• _ABOUT THIS TASK_
All of the listing is to be written out word for word, with the pictures left out.

• _EXERCISE INPUT_

--

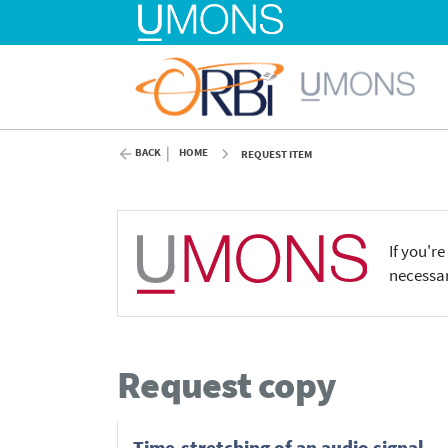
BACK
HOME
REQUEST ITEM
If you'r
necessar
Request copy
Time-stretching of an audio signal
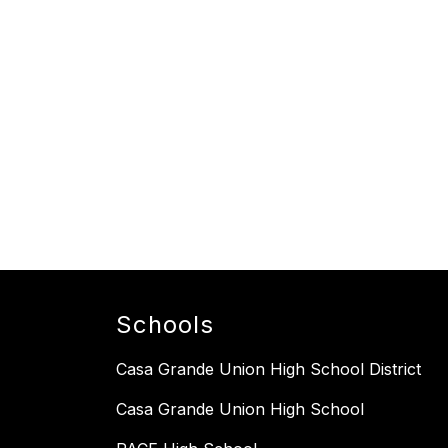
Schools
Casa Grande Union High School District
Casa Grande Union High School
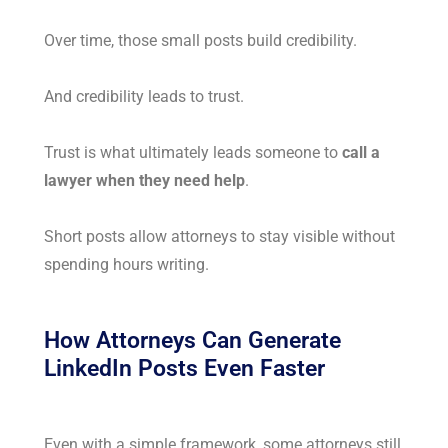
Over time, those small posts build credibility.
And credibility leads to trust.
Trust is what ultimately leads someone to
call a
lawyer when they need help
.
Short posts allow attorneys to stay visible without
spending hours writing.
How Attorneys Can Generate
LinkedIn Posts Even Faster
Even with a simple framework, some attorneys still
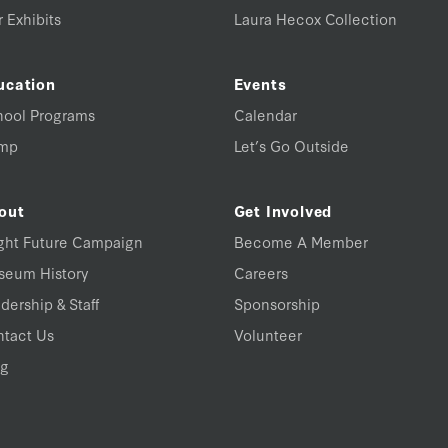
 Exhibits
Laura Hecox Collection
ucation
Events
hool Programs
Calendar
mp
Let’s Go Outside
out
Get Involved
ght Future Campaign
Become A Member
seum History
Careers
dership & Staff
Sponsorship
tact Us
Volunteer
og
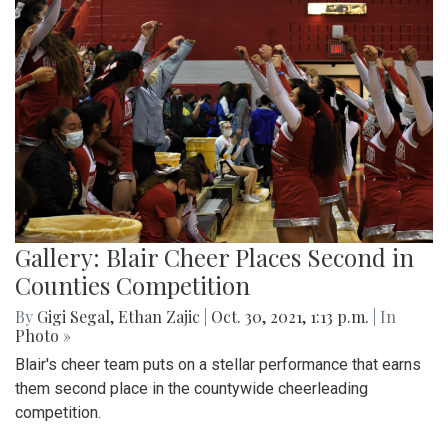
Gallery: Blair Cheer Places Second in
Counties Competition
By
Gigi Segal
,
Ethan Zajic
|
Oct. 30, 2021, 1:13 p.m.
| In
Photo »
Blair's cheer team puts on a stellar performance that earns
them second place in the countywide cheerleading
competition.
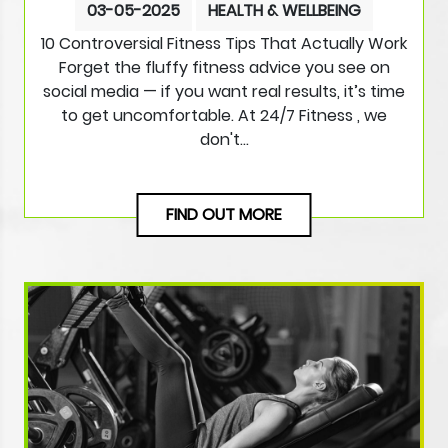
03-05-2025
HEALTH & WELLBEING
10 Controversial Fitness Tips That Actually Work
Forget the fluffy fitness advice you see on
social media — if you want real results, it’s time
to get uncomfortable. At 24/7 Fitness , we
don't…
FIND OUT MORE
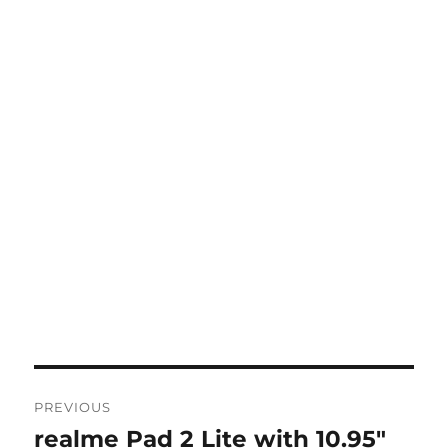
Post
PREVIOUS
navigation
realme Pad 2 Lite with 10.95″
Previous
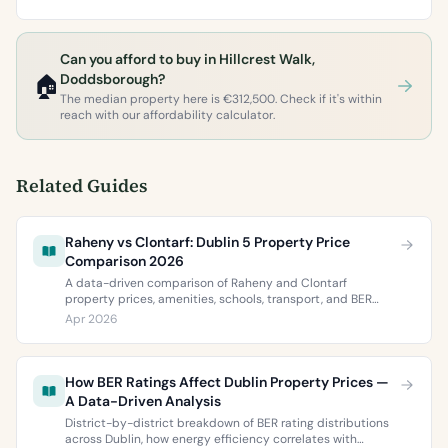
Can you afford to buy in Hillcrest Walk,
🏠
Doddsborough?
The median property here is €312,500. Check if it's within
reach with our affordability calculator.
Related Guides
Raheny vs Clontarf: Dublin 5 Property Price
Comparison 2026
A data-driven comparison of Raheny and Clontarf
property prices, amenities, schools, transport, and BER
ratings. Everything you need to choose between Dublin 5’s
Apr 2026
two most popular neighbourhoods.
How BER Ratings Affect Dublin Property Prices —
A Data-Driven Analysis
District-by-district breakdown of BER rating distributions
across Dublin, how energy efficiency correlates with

--

• _ANSWER TO THE EXERCISE_
BACK
HOME
REQUEST ITEM
If you'r
necessar
Request copy
Time-stretching of an audio signal
Schools
Casa Grande Union High School District
Casa Grande Union High School
Over time, those small posts build credibility.
And credibility leads to trust.
Trust is what ultimately leads someone to
call a
lawyer when they need help
.
Short posts allow attorneys to stay visible without
spending hours writing.
How Attorneys Can Generate
LinkedIn Posts Even Faster
Even with a simple framework, some attorneys still
 Exhibits
Laura Hecox Collection
ucation
Events
hool Programs
Calendar
mp
Let’s Go Outside
out
Get Involved
ght Future Campaign
Become A Member
seum History
Careers
dership & Staff
Sponsorship
tact Us
Volunteer
og
Gallery: Blair Cheer Places Second in
Counties Competition
By
Gigi Segal
,
Ethan Zajic
|
Oct. 30, 2021, 1:13 p.m.
| In
Photo »
Blair's cheer team puts on a stellar performance that earns
them second place in the countywide cheerleading
competition.
03-05-2025
HEALTH & WELLBEING
10 Controversial Fitness Tips That Actually Work
Forget the fluffy fitness advice you see on
social media — if you want real results, it’s time
to get uncomfortable. At 24/7 Fitness , we
don't…
FIND OUT MORE
Post
PREVIOUS
navigation
realme Pad 2 Lite with 10.95″
Previous
Can you afford to buy in Hillcrest Walk,
🏠
Doddsborough?
The median property here is €312,500. Check if it's within
reach with our affordability calculator.
Related Guides
Raheny vs Clontarf: Dublin 5 Property Price
Comparison 2026
A data-driven comparison of Raheny and Clontarf
property prices, amenities, schools, transport, and BER
ratings. Everything you need to choose between Dublin 5’s
Apr 2026
two most popular neighbourhoods.
How BER Ratings Affect Dublin Property Prices —
A Data-Driven Analysis
District-by-district breakdown of BER rating distributions
across Dublin, how energy efficiency correlates with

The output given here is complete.